» **About this exercise**:
For the entries presented below, indicate the number of lines that include the word "este", adding nothing else.

(Records from a dataset)
Segment Open

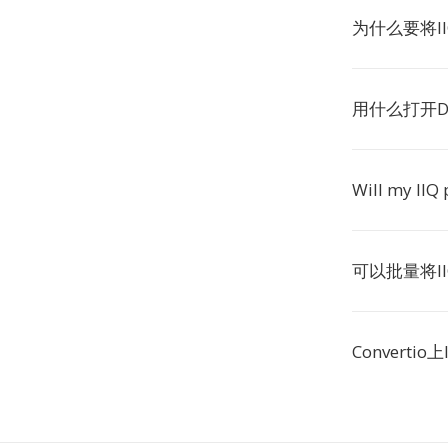
为什么要将I
用什么打开D
Will my IIQ
可以批量将I
Converti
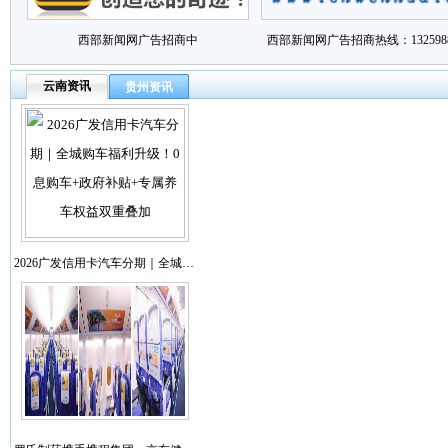
西部新闻网广告招商中
西部新闻网广告招商热线：1325988
云南资讯
贵州资讯
2026广发信用卡汽车分期｜全城…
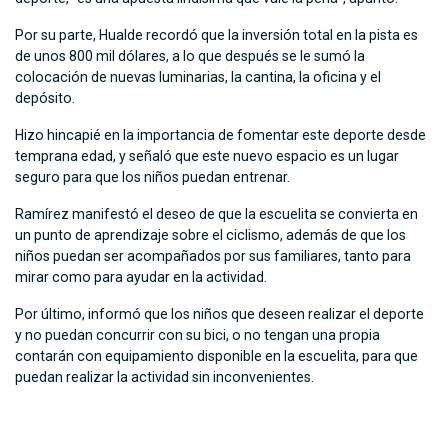
Por su parte, Hualde recordó que la inversión total en la pista es
de unos 800 mil dólares, a lo que después se le sumó la
colocación de nuevas luminarias, la cantina, la oficina y el
depósito.
Hizo hincapié en la importancia de fomentar este deporte desde
temprana edad, y señaló que este nuevo espacio es un lugar
seguro para que los niños puedan entrenar.
Ramírez manifestó el deseo de que la escuelita se convierta en
un punto de aprendizaje sobre el ciclismo, además de que los
niños puedan ser acompañados por sus familiares, tanto para
mirar como para ayudar en la actividad.
Por último, informó que los niños que deseen realizar el deporte
y no puedan concurrir con su bici, o no tengan una propia
contarán con equipamiento disponible en la escuelita, para que
puedan realizar la actividad sin inconvenientes.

Segment Closed

» **Reply to the exercise**:
2